A waitress in plastic sandals entered our booth to put a basket of freshly cooked flatbread on the table. As she left, Vera said to Nicholas: ‘I told you what to expect.’

Nicholas pulled off a tiny piece of bread and examined it without answering her. I felt his bitterness and disappointment. He was punishing her with his contemptuous silence. I think that I grasped even at the time not only the substance of their disagreement but Vera’s profound fear of being disbelieved. She was compelled to try to appease him. ‘He may be months away from full rehabilitation,’ she said.

‘And what if this is as good as it gets?’

She gave him a volcanic stare which he met without speaking. I felt wounded by his contempt. I wanted to tell them that I understood everything; that I grasped, however dimly, the mystery of our overlapping consciousnesses.

I opened my mouth to speak and they both looked at me with a sudden surge of interest. I could feel my eyes rolling back in my head with the effort. ‘Book,’ I said. ‘Book.’

Nicholas shook his head and looked away disgustedly. Vera patted my hand.

*

The next morning, we set off before dawn and drove for several hours. The flat land had an oceanic scale; shoals of tiny livestock moved slowly in the distance. When the wind blew over the grass, the blades rippled like the surface of an enormous green lake. Gradually, sand and scrub came to dominate the landscape. I saw from a road sign that we were approaching the town of Turkestan. Just beyond it lay our destination: the mausoleum of Akhmet Yassawi, an eleventh-century poet and Sufi mystic.

The building, erected on the command of Timur the Great – Marlowe’s Tamburlaine – is one of the treasures of Central Asia. Its huge central dome rises forty metres from the desert floor.

Kairat pulled up in an empty car park on the outskirts of the complex. The structure was dun-coloured in the blazing sunlight.

‘This is an odd moment to go sightseeing,’ Nicholas said. I looked at him in surprise: the same thought expressed in an identical form had crossed my mind only fractionally before he uttered it. It was my first instance of a phenomenon that soon grew too commonplace to be noteworthy: the weird echoes between our incestuous subjectivities.

Kairat said he would wait for us, but Vera saw him off with a hefty tip and told him we would make our own way back later.

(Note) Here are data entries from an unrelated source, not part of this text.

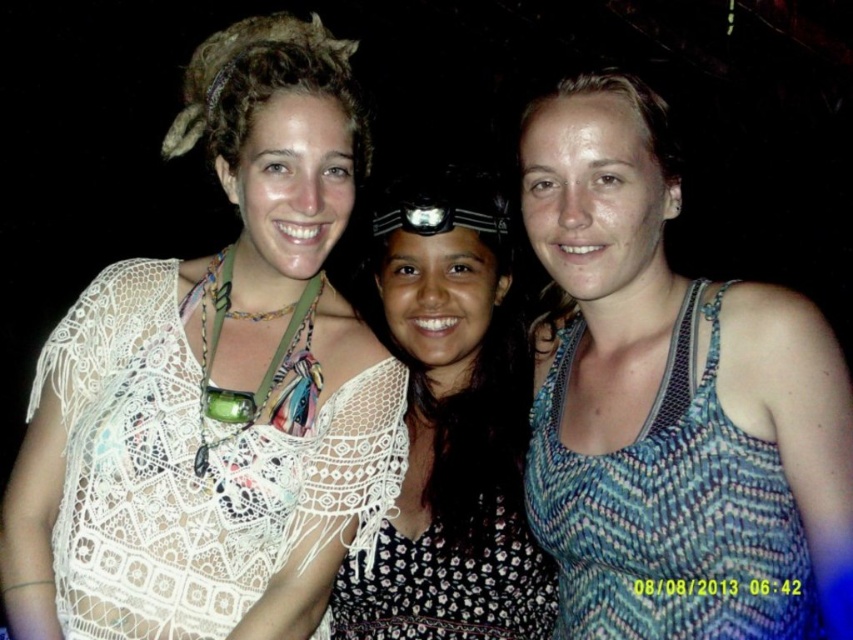 Question: Which of the following is the closest to the observer?

Choices:
 (A) (305, 36)
 (B) (556, 369)

Answer: (A)

Question: Based on their relative distances, which object is nearer to the black lace dress at center?

Choices:
 (A) blue woven tank top at right
 (B) white lace top at upper left

Answer: (B)

Question: Can you confirm if black lace dress at center is wider than blue woven tank top at right?

Choices:
 (A) no
 (B) yes

Answer: (A)

Question: Does white lace top at upper left have a smaller size compared to blue woven tank top at right?

Choices:
 (A) no
 (B) yes

Answer: (A)

Question: Is black lace dress at center smaller than blue woven tank top at right?

Choices:
 (A) no
 (B) yes

Answer: (A)

Question: Which point is farther from the camera taking this photo?

Choices:
 (A) (695, 417)
 (B) (291, 154)

Answer: (B)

When he had left, she explained that she wanted to change vehicles. The chances of our being recognised increased every day we spent with Kairat; she had therefore asked him to take us to the Yassawi mausoleum on the pretext of sightseeing, but in fact so that we could engage the services of a new driver.

‘Since we’re here anyway, does anyone object if I have a look round?’ said Nicholas. I found the constant note of irony in his voice irritating in the extreme. I remembered Leonora’s frequent bouts of hostility towards me, which at the time had seemed so inexplicable. Now I wondered how she had put up with him so long.